───── Records shown ─────

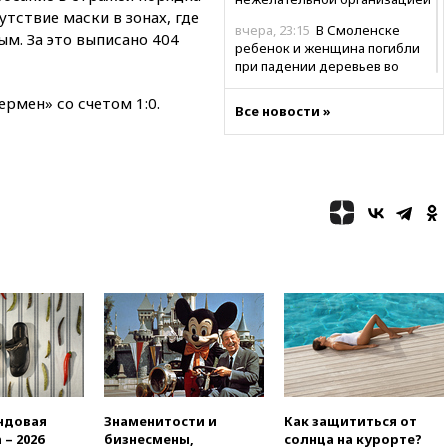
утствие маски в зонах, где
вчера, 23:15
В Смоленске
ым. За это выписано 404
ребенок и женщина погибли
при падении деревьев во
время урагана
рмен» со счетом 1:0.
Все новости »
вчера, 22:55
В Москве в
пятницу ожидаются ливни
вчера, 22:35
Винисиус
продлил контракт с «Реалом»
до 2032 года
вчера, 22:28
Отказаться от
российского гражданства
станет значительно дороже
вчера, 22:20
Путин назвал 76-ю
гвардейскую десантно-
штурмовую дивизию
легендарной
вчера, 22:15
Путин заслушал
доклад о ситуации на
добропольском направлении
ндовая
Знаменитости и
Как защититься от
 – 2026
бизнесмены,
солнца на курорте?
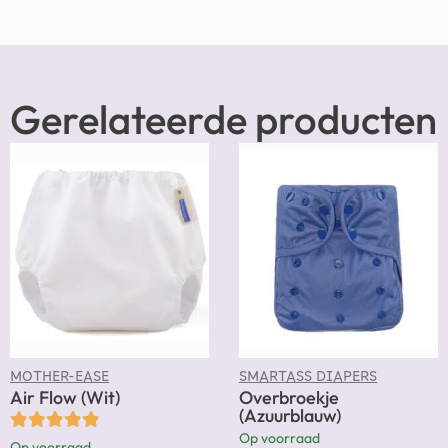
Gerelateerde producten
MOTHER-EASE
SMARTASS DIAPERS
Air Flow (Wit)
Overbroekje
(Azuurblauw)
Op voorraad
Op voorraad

─────
───── Records shown ─────

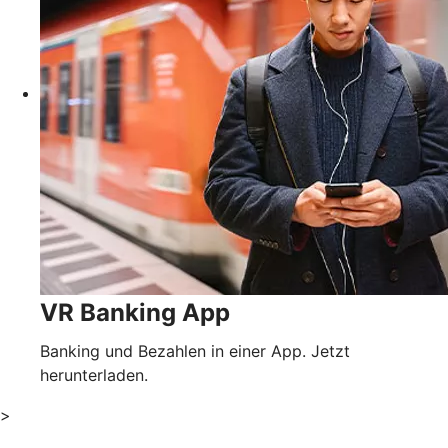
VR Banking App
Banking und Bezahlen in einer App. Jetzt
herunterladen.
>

─────

What to work on:
Using the records above, count how many lines include the word "вчера", and reply only with that figure.

Response to this exercise:
6